** SUPPLIED MATERIAL follows **

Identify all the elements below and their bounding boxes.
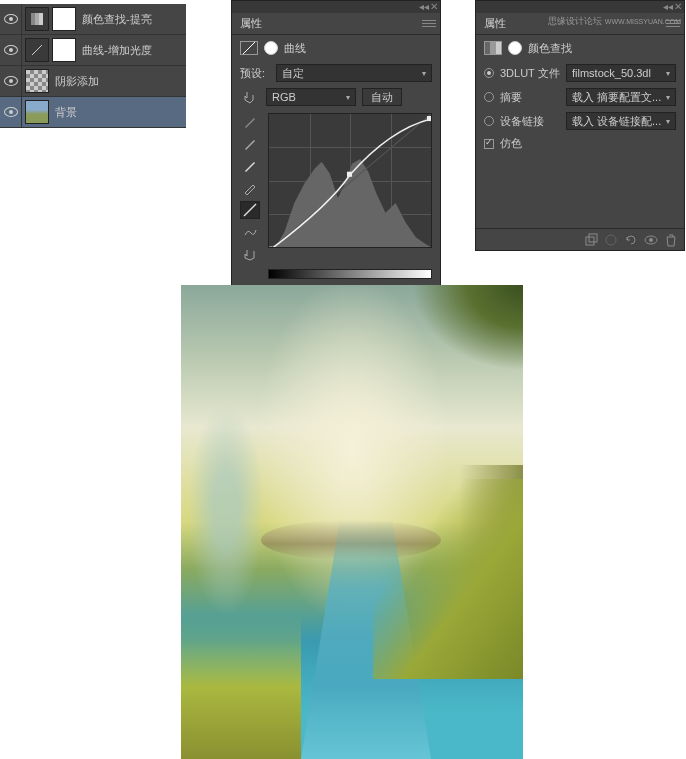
dither-row: 仿色: [476, 133, 684, 154]
previous-state-icon: [602, 232, 620, 248]
eye-icon: [4, 14, 18, 24]
visibility-toggle[interactable]: [0, 4, 22, 35]
radio-abstract[interactable]: [484, 92, 494, 102]
curve-point-icon[interactable]: [240, 201, 260, 219]
adjustment-type-row: 颜色查找: [476, 35, 684, 61]
svg-point-16: [649, 238, 653, 242]
preset-row: 预设: 自定▾: [232, 61, 440, 85]
layer-thumb[interactable]: [25, 69, 49, 93]
pencil-icon[interactable]: [240, 179, 260, 197]
chevron-down-icon: ▾: [666, 93, 670, 102]
radio-3dlut[interactable]: [484, 68, 494, 78]
layers-panel: 颜色查找-提亮 曲线-增加光度 阴影添加 背景: [0, 4, 186, 128]
radio-devicelink[interactable]: [484, 116, 494, 126]
adjustment-thumb[interactable]: [25, 7, 49, 31]
abstract-dropdown[interactable]: 载入 摘要配置文...▾: [566, 88, 676, 106]
lut-file-row: 3DLUT 文件 filmstock_50.3dl▾: [476, 61, 684, 85]
lut-file-dropdown[interactable]: filmstock_50.3dl▾: [566, 64, 676, 82]
collapse-icon[interactable]: ◂◂: [663, 3, 671, 11]
adjustment-type-label: 颜色查找: [528, 41, 572, 56]
eyedropper-white-icon[interactable]: [240, 157, 260, 175]
tab-properties[interactable]: 属性: [240, 16, 262, 31]
visibility-toggle[interactable]: [0, 35, 22, 66]
close-icon[interactable]: ✕: [674, 3, 682, 11]
svg-point-14: [606, 235, 616, 245]
svg-rect-4: [269, 247, 272, 248]
painting-preview: [181, 285, 523, 759]
visibility-icon[interactable]: [642, 232, 660, 248]
layer-name: 阴影添加: [55, 74, 99, 89]
visibility-toggle[interactable]: [0, 66, 22, 97]
mask-icon[interactable]: [264, 41, 278, 55]
curve-line: [269, 114, 431, 248]
devicelink-row: 设备链接 载入 设备链接配...▾: [476, 109, 684, 133]
svg-line-3: [269, 114, 431, 248]
properties-panel-colorlookup: ◂◂ ✕ 思缘设计论坛 WWW.MISSYUAN.COM 属性 颜色查找 3DL…: [475, 0, 685, 251]
curves-icon: [240, 41, 258, 55]
channel-row: RGB▾ 自动: [232, 85, 440, 109]
visibility-toggle[interactable]: [0, 97, 22, 128]
eye-icon: [4, 76, 18, 86]
mask-thumb[interactable]: [52, 7, 76, 31]
panel-header: ◂◂ ✕: [476, 1, 684, 13]
layer-row[interactable]: 曲线-增加光度: [0, 35, 186, 66]
layer-name: 颜色查找-提亮: [82, 12, 152, 27]
panel-menu-icon[interactable]: [422, 18, 436, 30]
dither-checkbox[interactable]: [484, 139, 494, 149]
adjustment-thumb[interactable]: [25, 38, 49, 62]
svg-rect-12: [586, 237, 594, 245]
chevron-down-icon: ▾: [666, 117, 670, 126]
properties-panel-curves: ◂◂ ✕ 属性 曲线 预设: 自定▾ RGB▾ 自动: [231, 0, 441, 308]
curves-graph[interactable]: [268, 113, 432, 248]
reset-icon[interactable]: [622, 232, 640, 248]
panel-footer: [476, 228, 684, 250]
watermark: 思缘设计论坛 WWW.MISSYUAN.COM: [548, 15, 681, 28]
curves-editor: [232, 109, 440, 267]
panel-tabs: 属性: [232, 13, 440, 35]
panel-header: ◂◂ ✕: [232, 1, 440, 13]
adjustment-type-label: 曲线: [284, 41, 306, 56]
collapse-icon[interactable]: ◂◂: [419, 3, 427, 11]
radio-3dlut-label: 3DLUT 文件: [500, 66, 560, 81]
dither-label: 仿色: [500, 136, 522, 151]
smooth-icon[interactable]: [240, 223, 260, 241]
curves-tools: [240, 113, 264, 263]
layer-row[interactable]: 颜色查找-提亮: [0, 4, 186, 35]
finger-tool-icon[interactable]: [240, 90, 260, 104]
svg-rect-5: [347, 172, 352, 177]
chevron-down-icon: ▾: [422, 69, 426, 78]
layer-row[interactable]: 阴影添加: [0, 66, 186, 97]
preset-dropdown[interactable]: 自定▾: [276, 64, 432, 82]
svg-rect-1: [35, 13, 39, 25]
mask-thumb[interactable]: [52, 38, 76, 62]
eyedropper-gray-icon[interactable]: [240, 135, 260, 153]
radio-devicelink-label: 设备链接: [500, 114, 560, 129]
layer-row[interactable]: 背景: [0, 97, 186, 128]
chevron-down-icon: ▾: [666, 69, 670, 78]
layer-name: 曲线-增加光度: [82, 43, 152, 58]
clip-to-layer-icon[interactable]: [582, 232, 600, 248]
devicelink-dropdown[interactable]: 载入 设备链接配...▾: [566, 112, 676, 130]
layer-thumb[interactable]: [25, 100, 49, 124]
preset-label: 预设:: [240, 66, 270, 81]
eye-icon: [4, 107, 18, 117]
tab-properties[interactable]: 属性: [484, 16, 506, 31]
channel-dropdown[interactable]: RGB▾: [266, 88, 356, 106]
adjustment-type-row: 曲线: [232, 35, 440, 61]
mask-icon[interactable]: [508, 41, 522, 55]
delete-icon[interactable]: [662, 232, 680, 248]
layer-name: 背景: [55, 105, 77, 120]
close-icon[interactable]: ✕: [430, 3, 438, 11]
input-gradient[interactable]: [268, 269, 432, 279]
chevron-down-icon: ▾: [346, 93, 350, 102]
eyedropper-black-icon[interactable]: [240, 113, 260, 131]
svg-rect-0: [31, 13, 35, 25]
svg-rect-2: [39, 13, 43, 25]
svg-rect-13: [589, 234, 597, 242]
colorlookup-icon: [484, 41, 502, 55]
radio-abstract-label: 摘要: [500, 90, 560, 105]
svg-rect-6: [427, 116, 431, 121]
auto-button[interactable]: 自动: [362, 88, 402, 106]
result-image: [181, 285, 523, 759]
hand-icon[interactable]: [240, 245, 260, 263]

** End of SUPPLIED MATERIAL **

• _HOW TO COMPLETE THIS TASK_
Among the entries above, find every line holding "collapse" and copy it.

• _SOLVED EXERCISE_
collapse-icon[interactable]: ◂◂: [663, 3, 671, 11]
collapse-icon[interactable]: ◂◂: [419, 3, 427, 11]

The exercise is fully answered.